Cheque sizes can exceed USD 50m for fund-of-funds but not for buyout, growth, and venture fund commitments. Plans to build out global exposure to these strategies have, in some ways, been supported by the travel restrictions of the pandemic – but resources remain a challenge.

“I used to go to the US and Europe 5-6 times a year, but I haven’t been there in almost two years,” said Oh. “Now, it’s actually easier for me to access top tier GPs through Zoom or Teams, but maybe not for the junior team because they’re not as familiar with global GPs.”

Valuation concerns

Oh confirmed there have been two fund commitments with global buyout managers so far but declined to offer further detail. According to filings with the UK government’s Companies House, one of these is the 11th flagship fund from BC Partners. The vehicle closed last month at EUR 6.9bn (USD 7.6bn), falling short of a EUR 8.5bn target.

The reduced size of the fund is unlikely to be a major concern for Oh, who flagged oversized corpora as one of his key deterrents in the buyout space. He offhandedly estimates an excess of dry powder in the industry has translated into average acquisition multiples of more than 15x EBITDA. It remains to be seen whether GPs can exit at even higher valuations.

“They are not changing their target returns, but the environment is quite different. Interest rates are getting higher, and their purchase multiples are quite high,” Oh said.

Hyundai Insurance has sought to diversify its global private equity exposure by pushing into middle-market growth and late-stage venture. There have been four VC commitments to date, two with US-focused managers, one global fund-of-funds, and one Asian GP.

The Asian investment is an outlier that was pursued as strategically synergistic with the firm’s core business as one of the largest non-life insurers in Korea. Operational priorities include adopting advanced IT infrastructure, strengthening the brand image, adding socially responsible activities, and expanding insurance coverage overseas.

The preference for targeting developed markets is acknowledged as a hallmark of insurance industry judiciousness but also a sign that many investors in Asia – LPs and GPs alike – are still finding their feet in private equity. North America represents more than 50% of the geographic mix, with Europe on about 30%.

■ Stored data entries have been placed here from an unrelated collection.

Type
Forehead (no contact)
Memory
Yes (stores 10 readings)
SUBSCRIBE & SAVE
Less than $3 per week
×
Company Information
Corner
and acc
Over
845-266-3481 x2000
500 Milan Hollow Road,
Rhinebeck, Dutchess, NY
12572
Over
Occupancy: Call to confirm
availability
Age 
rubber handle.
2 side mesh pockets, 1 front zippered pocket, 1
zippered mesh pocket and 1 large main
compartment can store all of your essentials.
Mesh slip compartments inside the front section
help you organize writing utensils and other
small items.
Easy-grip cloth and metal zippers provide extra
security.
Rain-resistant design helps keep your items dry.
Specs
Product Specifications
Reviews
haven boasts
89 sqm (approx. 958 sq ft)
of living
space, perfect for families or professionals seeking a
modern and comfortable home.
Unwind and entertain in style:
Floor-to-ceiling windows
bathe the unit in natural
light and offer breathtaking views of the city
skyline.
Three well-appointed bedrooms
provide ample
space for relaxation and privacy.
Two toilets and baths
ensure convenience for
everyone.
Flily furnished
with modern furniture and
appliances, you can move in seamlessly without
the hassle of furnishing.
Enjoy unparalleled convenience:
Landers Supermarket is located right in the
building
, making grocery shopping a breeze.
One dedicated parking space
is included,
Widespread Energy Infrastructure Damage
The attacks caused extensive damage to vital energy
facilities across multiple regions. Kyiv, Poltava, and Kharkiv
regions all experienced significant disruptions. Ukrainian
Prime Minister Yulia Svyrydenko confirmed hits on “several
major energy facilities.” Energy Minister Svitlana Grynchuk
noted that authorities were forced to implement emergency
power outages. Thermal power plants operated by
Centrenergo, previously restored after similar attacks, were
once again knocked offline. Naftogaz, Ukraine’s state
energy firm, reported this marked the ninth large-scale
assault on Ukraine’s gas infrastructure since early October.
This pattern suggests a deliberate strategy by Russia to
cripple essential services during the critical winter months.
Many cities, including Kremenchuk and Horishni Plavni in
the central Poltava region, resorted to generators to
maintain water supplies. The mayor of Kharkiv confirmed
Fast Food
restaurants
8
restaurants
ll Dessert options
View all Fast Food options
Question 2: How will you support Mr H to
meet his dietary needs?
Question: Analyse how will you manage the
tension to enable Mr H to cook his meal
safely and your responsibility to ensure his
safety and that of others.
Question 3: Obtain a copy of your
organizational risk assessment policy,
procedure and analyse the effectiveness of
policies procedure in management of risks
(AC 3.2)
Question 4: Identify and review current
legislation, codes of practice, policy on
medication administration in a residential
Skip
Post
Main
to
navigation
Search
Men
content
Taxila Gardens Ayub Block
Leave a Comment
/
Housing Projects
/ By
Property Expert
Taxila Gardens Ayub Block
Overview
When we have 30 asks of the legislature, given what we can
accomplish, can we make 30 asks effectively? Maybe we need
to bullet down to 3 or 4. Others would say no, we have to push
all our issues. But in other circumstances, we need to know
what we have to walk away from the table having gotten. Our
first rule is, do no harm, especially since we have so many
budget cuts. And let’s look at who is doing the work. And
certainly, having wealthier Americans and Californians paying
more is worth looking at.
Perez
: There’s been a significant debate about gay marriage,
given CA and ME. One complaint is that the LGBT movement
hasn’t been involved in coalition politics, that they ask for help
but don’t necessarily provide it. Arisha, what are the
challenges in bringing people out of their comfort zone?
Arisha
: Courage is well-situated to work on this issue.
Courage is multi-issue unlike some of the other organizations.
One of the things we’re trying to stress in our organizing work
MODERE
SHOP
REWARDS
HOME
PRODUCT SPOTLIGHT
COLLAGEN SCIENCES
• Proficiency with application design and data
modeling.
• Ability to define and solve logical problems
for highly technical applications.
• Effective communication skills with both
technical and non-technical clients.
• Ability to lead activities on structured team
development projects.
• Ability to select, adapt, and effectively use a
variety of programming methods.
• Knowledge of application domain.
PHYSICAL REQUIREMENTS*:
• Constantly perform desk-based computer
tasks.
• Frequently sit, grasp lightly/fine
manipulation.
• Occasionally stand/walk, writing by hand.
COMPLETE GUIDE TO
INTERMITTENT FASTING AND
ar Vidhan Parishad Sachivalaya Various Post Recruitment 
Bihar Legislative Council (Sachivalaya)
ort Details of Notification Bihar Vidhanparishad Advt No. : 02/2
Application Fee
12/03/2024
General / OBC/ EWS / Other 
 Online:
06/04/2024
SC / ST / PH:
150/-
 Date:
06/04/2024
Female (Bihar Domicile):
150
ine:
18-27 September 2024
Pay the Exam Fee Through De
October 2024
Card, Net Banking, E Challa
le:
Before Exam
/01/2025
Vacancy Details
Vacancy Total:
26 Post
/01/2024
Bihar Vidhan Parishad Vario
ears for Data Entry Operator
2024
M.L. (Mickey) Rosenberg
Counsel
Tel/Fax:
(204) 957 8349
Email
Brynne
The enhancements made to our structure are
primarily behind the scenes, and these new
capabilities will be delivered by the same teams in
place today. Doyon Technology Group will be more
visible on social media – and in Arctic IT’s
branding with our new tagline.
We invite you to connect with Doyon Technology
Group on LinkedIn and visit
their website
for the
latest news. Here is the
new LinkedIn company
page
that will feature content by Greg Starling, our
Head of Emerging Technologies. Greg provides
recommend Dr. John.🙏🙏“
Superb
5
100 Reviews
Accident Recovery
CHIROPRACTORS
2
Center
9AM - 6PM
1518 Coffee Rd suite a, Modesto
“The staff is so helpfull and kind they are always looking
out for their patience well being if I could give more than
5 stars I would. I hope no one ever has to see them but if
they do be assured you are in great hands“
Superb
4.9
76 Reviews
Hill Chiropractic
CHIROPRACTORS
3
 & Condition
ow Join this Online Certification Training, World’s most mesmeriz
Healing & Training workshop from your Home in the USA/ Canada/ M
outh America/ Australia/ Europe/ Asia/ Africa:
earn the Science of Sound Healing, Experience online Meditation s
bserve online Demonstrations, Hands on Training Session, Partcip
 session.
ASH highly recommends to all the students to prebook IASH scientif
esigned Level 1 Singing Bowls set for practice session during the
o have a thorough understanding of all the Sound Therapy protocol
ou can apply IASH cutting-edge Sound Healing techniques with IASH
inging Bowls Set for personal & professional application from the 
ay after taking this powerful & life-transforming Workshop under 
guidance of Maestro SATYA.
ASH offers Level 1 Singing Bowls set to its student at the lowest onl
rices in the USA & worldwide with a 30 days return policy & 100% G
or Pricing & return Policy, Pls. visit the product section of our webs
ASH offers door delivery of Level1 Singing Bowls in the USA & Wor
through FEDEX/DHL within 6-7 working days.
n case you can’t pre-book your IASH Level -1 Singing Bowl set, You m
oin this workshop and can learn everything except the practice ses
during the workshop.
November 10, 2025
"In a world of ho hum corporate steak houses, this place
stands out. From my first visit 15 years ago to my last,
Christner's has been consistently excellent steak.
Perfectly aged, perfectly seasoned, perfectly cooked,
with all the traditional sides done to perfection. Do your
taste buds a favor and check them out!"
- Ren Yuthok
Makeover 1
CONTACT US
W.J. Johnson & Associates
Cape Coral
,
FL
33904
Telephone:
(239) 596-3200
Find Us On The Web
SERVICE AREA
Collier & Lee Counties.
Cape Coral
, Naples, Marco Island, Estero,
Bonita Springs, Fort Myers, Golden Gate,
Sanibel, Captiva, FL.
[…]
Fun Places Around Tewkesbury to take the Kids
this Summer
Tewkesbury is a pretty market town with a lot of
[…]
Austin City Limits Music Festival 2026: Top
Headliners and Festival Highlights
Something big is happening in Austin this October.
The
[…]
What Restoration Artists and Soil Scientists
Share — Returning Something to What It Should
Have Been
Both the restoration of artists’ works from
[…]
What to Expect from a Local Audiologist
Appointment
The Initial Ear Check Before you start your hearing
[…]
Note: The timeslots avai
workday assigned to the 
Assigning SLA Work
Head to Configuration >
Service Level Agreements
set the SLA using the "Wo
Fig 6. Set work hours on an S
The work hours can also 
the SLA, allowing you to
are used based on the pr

“The global top tier GPs have 30-40 years of investment history, but the [Asian] GPs with the longest track records have, maybe, just over 15 years,” Oh said. “The level of experience, and sometimes the content of their message, is quite different.”

At least two investments have been made in the growth category, both with the same US-based manager. The GP, whose history dates back to the mid-1980s, has a strong focus on healthcare and technology, but sector specialisation was not a drawcard.

“Since last year, we tried to identify more growth equity GPs but failed to find ones that are fit for us,” Oh said. “There are a number of healthcare and technology-focused GPs in the market, and it’s very hard to find a good generalist. Less than a handful [of generalists] have a good track record.”

Playing it safe

Hesitancy around mega-funds, developing markets, and homogeneous deal targeting remits betray an ongoing uncertainty about the macro effects of COVID-19 and a sense that private equity has become a bloated strategy in this context.

The plan, for the time being, is to continue ticking up exposure to the asset class roughly in step with growth in AUM. There will be a focus on vintage diversification, robust track records, low loss ratios, established midcap businesses, and realism about the outcomes that can be expected at today’s valuations.

“Recently the situation has gotten worse, and one of the toughest environments is coming,” Oh said, adding that geopolitical factors such as the Russia-Ukraine conflict represented only short-term risks to long-dated strategies including private equity.

“So many investors are turning to private equity, and I really like it, but we should be more cautious about it. Private equity will deliver us double-digit or high single-digit returns. But I’m not sure the top tier GPs that have shown over 2x multiples and over 20% IRR can still deliver that kind of performance.”